Smartphones have pretty good cameras, but nowhere near good enough to do the kind of high accuracy measurement work that’s required for engineering or remodelling projects. Enter Spike, a new smartphone attachment designed by ikeGPS, a company that specializes in building fit-for-purpose laser hardware for use in surveying and 3D modelling.
The Spike is version of their solution that attaches to the back of a smartphone and integrates directly with software on those devices to make it possible to measure objects and structures accurately from up to 600 feet away, just by taking a picture with your device. The accessory itself ads a laser range finder, advanced GPS a 3D compass and another digital camera to your smartphone’s existing capabilities, and it’s much more portable than existing solutions (pocketable, even, according to ikeGPS).
The benefits of the Spike and its powers are evident for the existing market ikeGPS already sells to; telecom and utility companies, architects, city planners, builders and more would be better served with a simple portable accessory and the phone they already have in their pocket than by specialized equipment that’s heavy, bulky, requires instruction on proper use and lacks any kind of easy instant data portability like you’ll get from a smartphone app’s “Share” functions.
But ikeGPS is after a new market segment with the Spike, too. It says the device is “built for developers & hackers,” and they suggest augmented reality as a possible consumer application, but are interesting in seeing exactly what the dev community can come up with via its full-featured API. Laser accurate measurements could indeed bring interesting features to location-based apps, though Spike is clearly more interested in letting developers more experienced with that segment of the market figure out the details.
Spike plans to eventually build a case attachment to make it compatible with any phone and case combo, though at launch it’ll be doing this via a CAD model which owners of the device can use to get mounts 3D printed themselves. It’ll work a bit like the Sony QX10 and QX100 smartphone camera lens accessories, it sounds like, and make it possible to use with any iOS or Android device.

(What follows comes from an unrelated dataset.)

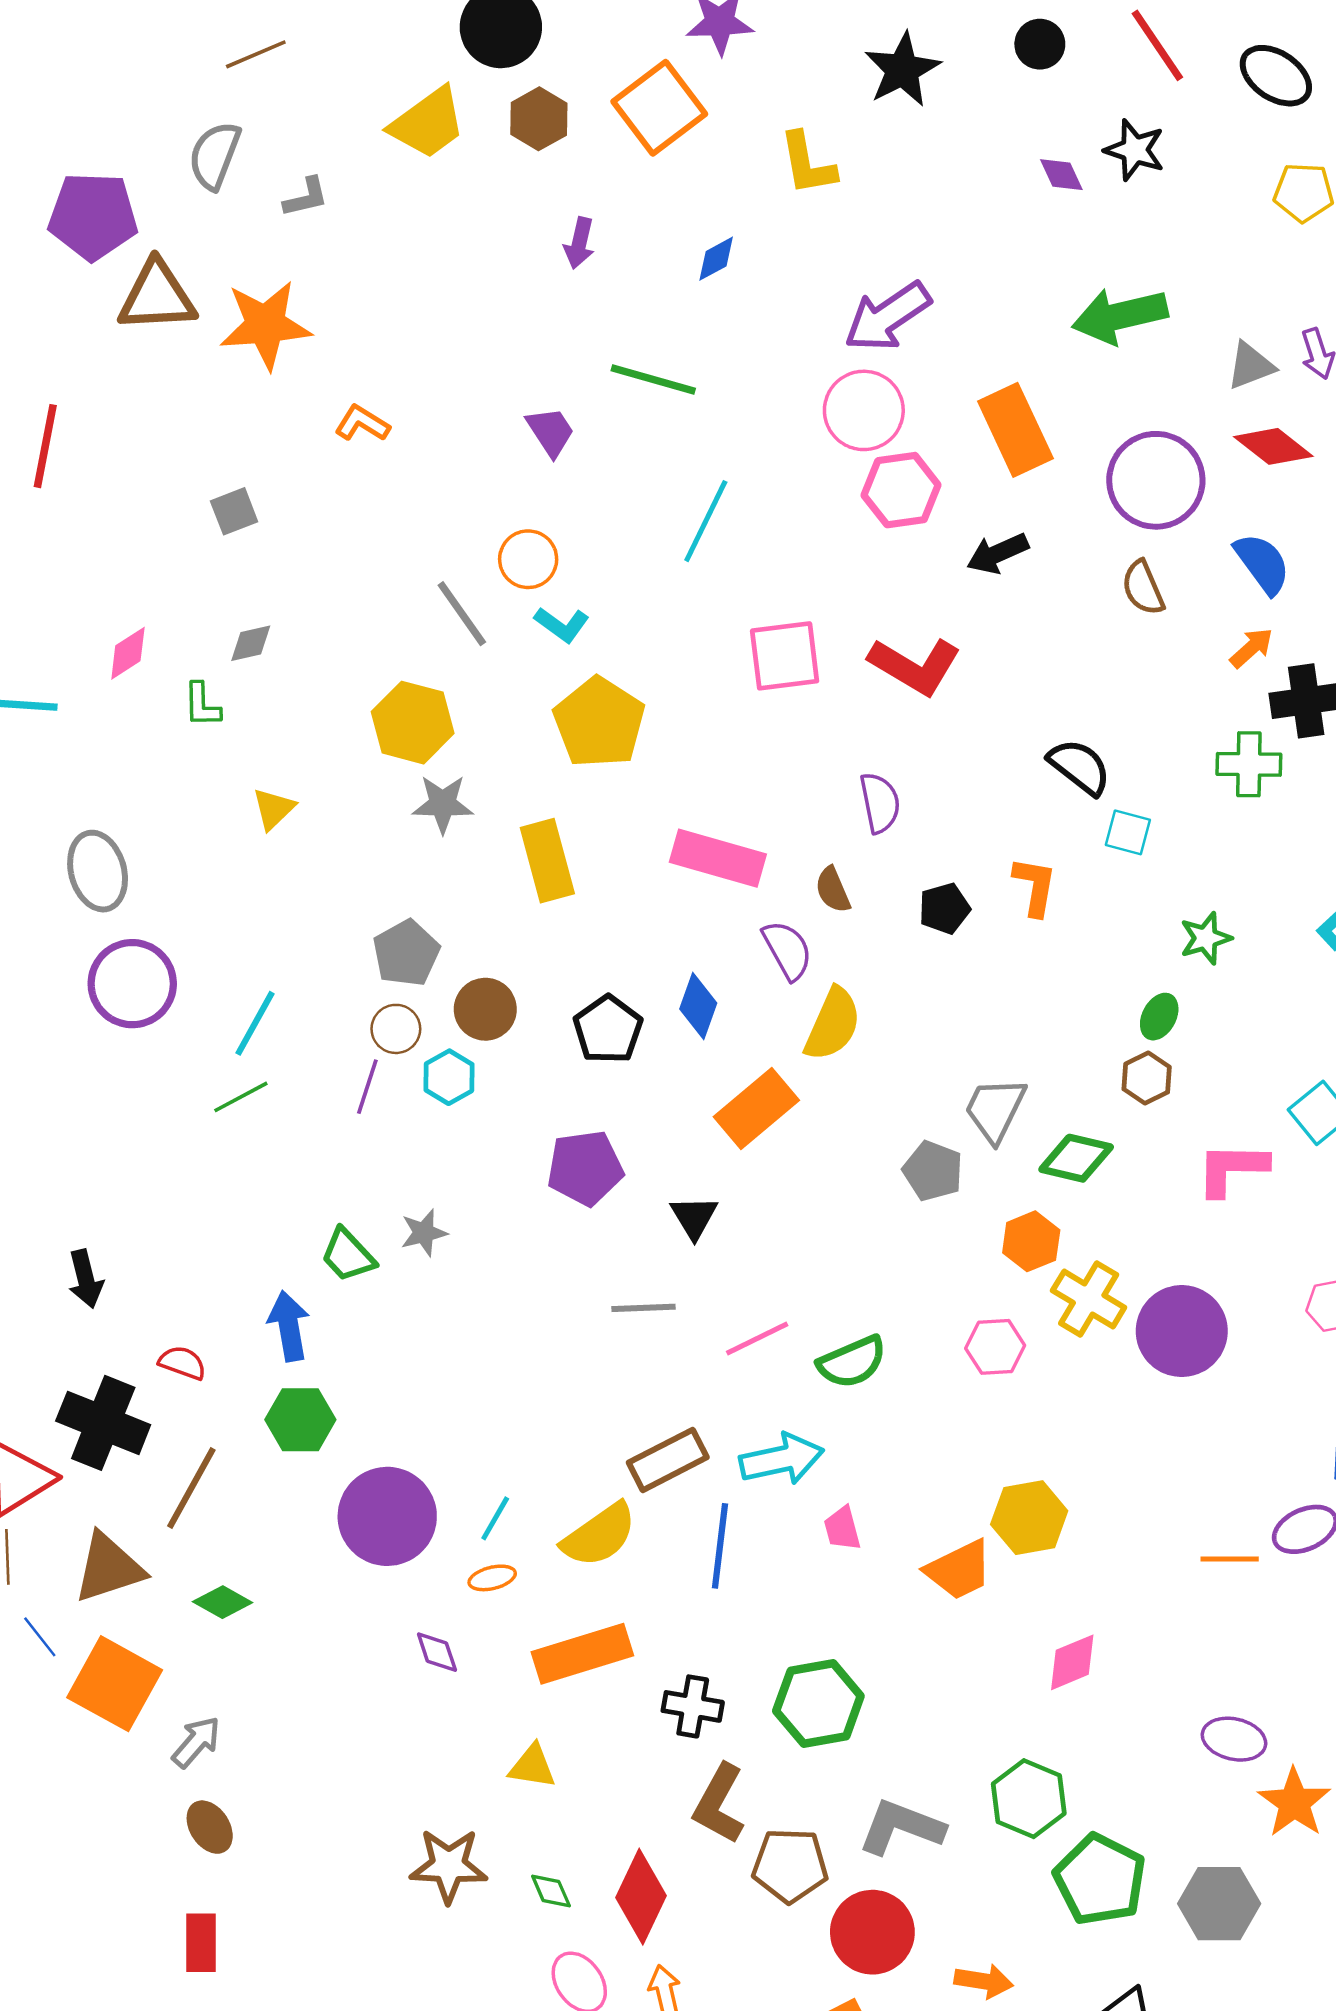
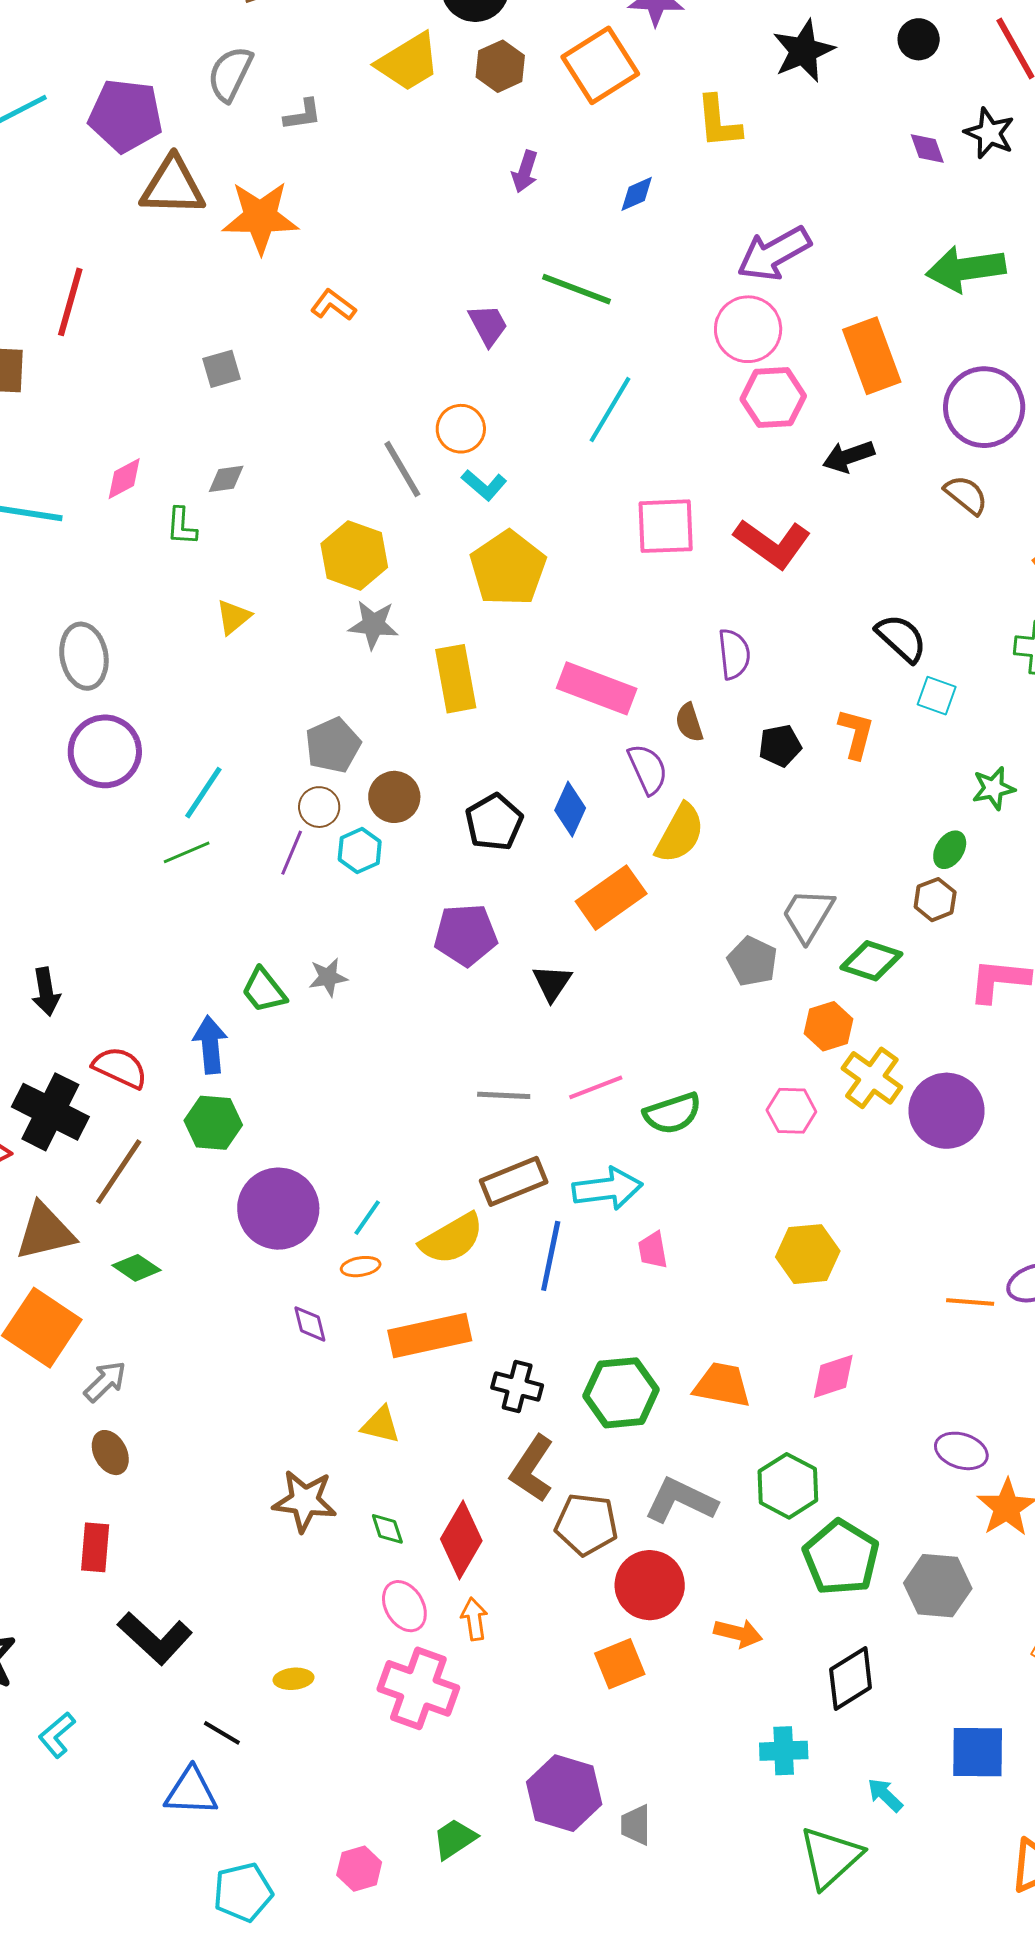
brown semicircle: (1143, 588) -> (966, 495), turned 147
gray line: (644, 1308) -> (504, 1095), moved
red semicircle: (182, 1363) -> (120, 1068), size x1.4
orange trapezoid: (959, 1570) -> (722, 1385), moved, turned -148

The goal of Spike’s founding team, which includes founder and CTO Leon Toorenburg, who built ikeGPS (neé Surveylab) to fit the needs of professionals, is to make this kind of tech widely available. It’s another example of costs associated with tech decreasing quickly, and making it ultimately possible to provide something that once required a professionally trained operator and expensive, specialized hardware usable by anyone with a phone. ikeGPS tech has been used by UN and US Army engineers in disaster recover and emergency response, and now its team wants to make those same capabilities open to app developers. Others like YC company Senic are looking to accomplish similar things, but Spike’s vision is much more sweeping at launch.
The project is just over halfway to its $100,000 funding goal, and $379 scores backers a pre-order unit, which is scheduled to ship in April next year. Building a consumer device is different from building very specialized hardware on what’s likely a made-to-order basis, but at least the team has the know-how and experience to make its tech actually work.